• **GOAL OF THE EXERCISE**
Nothing but the pictures may be left out. Restate the rest of the entries word for word.

• **SOURCE RECORDS**
Segment Open
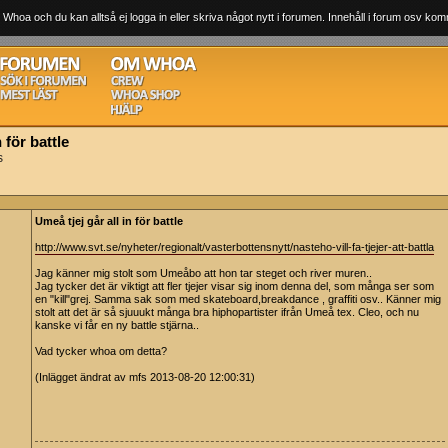
 Whoa och du kan alltså ej logga in eller skriva något nytt i forumen. Innehåll i forum osv komm
 för battle
s
Umeå tjej går all in för battle
http://www.svt.se/nyheter/regionalt/vasterbottensnytt/nasteho-vill-fa-tjejer-att-battla
Jag känner mig stolt som Umeåbo att hon tar steget och river muren..
Jag tycker det är viktigt att fler tjejer visar sig inom denna del, som många ser som
en "kill"grej. Samma sak som med skateboard,breakdance , graffiti osv.. Känner mig
stolt att det är så sjuuukt många bra hiphopartister ifrån Umeå tex. Cleo, och nu
kanske vi får en ny battle stjärna..
Vad tycker whoa om detta?
(Inlägget ändrat av mfs 2013-08-20 12:00:31)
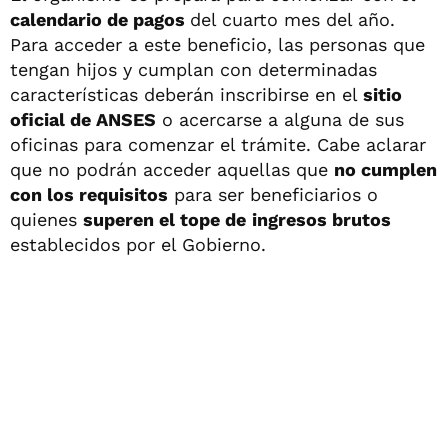
calendario de pagos
del cuarto mes del año.
Para acceder a este beneficio, las personas que
tengan hijos y cumplan con determinadas
características deberán inscribirse en el
sitio
oficial de ANSES
o acercarse a alguna de sus
oficinas para comenzar el trámite. Cabe aclarar
que no podrán acceder aquellas que
no cumplen
con los requisitos
para ser beneficiarios o
quienes
superen el tope de
ingresos brutos
establecidos por el Gobierno.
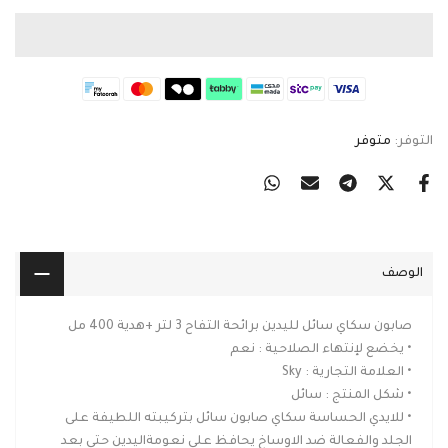
التوفر:
متوفر
الوصف
صابون سكاي سائل لليدين برائحة التفاح 3 لتر +هدية 400 مل
• يخضع لإنتهاء الصلاحية : نعم
• العلامة التجارية : Sky
• شكل المنتج : سائل
• للايدي الحساسة سكاي صابون سائل بتركيبته اللطيفة على
الجلد والفعالة ضد الاوساخ يحافظ على نعومةاليدين حتى بعد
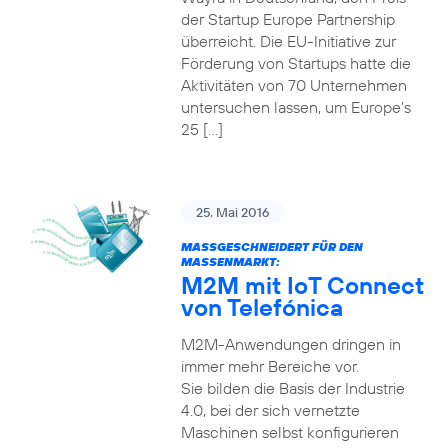
der Startup Europe Partnership
überreicht. Die EU-Initiative zur
Förderung von Startups hatte die
Aktivitäten von 70 Unternehmen
untersuchen lassen, um Europe’s
25 […]
25. Mai 2016
MASSGESCHNEIDERT FÜR DEN M
ASSENMARKT:
M2M mit IoT Connect
von Telefónica
M2M-Anwendungen dringen in
immer mehr Bereiche vor.
Sie bilden die Basis der Industrie
4.0, bei der sich vernetzte
Maschinen selbst konfigurieren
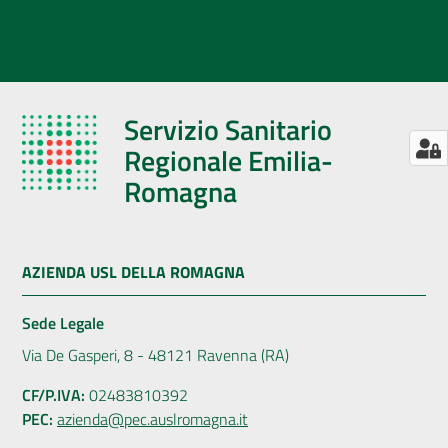
Servizio Sanitario
Regionale Emilia-
Romagna
AZIENDA USL DELLA ROMAGNA
Sede Legale
Via De Gasperi, 8 - 48121 Ravenna (RA)
CF/P.IVA:
02483810392
PEC:
azienda@pec.auslromagna.it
Segment Closed
• **REPLY**
 Whoa och du kan alltså ej logga in eller skriva något nytt i forumen. Innehåll i forum osv komm
 för battle
s
Umeå tjej går all in för battle
http://www.svt.se/nyheter/regionalt/vasterbottensnytt/nasteho-vill-fa-tjejer-att-battla
Jag känner mig stolt som Umeåbo att hon tar steget och river muren..
Jag tycker det är viktigt att fler tjejer visar sig inom denna del, som många ser som
en "kill"grej. Samma sak som med skateboard,breakdance , graffiti osv.. Känner mig
stolt att det är så sjuuukt många bra hiphopartister ifrån Umeå tex. Cleo, och nu
kanske vi får en ny battle stjärna..
Vad tycker whoa om detta?
(Inlägget ändrat av mfs 2013-08-20 12:00:31)
calendario de pagos
del cuarto mes del año.
Para acceder a este beneficio, las personas que
tengan hijos y cumplan con determinadas
características deberán inscribirse en el
sitio
oficial de ANSES
o acercarse a alguna de sus
oficinas para comenzar el trámite. Cabe aclarar
que no podrán acceder aquellas que
no cumplen
con los requisitos
para ser beneficiarios o
quienes
superen el tope de
ingresos brutos
establecidos por el Gobierno.
التوفر:
متوفر
الوصف
صابون سكاي سائل لليدين برائحة التفاح 3 لتر +هدية 400 مل
• يخضع لإنتهاء الصلاحية : نعم
• العلامة التجارية : Sky
• شكل المنتج : سائل
• للايدي الحساسة سكاي صابون سائل بتركيبته اللطيفة على
الجلد والفعالة ضد الاوساخ يحافظ على نعومةاليدين حتى بعد
der Startup Europe Partnership
überreicht. Die EU-Initiative zur
Förderung von Startups hatte die
Aktivitäten von 70 Unternehmen
untersuchen lassen, um Europe’s
25 […]
25. Mai 2016
MASSGESCHNEIDERT FÜR DEN M
ASSENMARKT:
M2M mit IoT Connect
von Telefónica
M2M-Anwendungen dringen in
immer mehr Bereiche vor.
Sie bilden die Basis der Industrie
4.0, bei der sich vernetzte
Maschinen selbst konfigurieren
Servizio Sanitario
Regionale Emilia-
Romagna
AZIENDA USL DELLA ROMAGNA
Sede Legale
Via De Gasperi, 8 - 48121 Ravenna (RA)
CF/P.IVA:
02483810392
PEC:
azienda@pec.auslromagna.it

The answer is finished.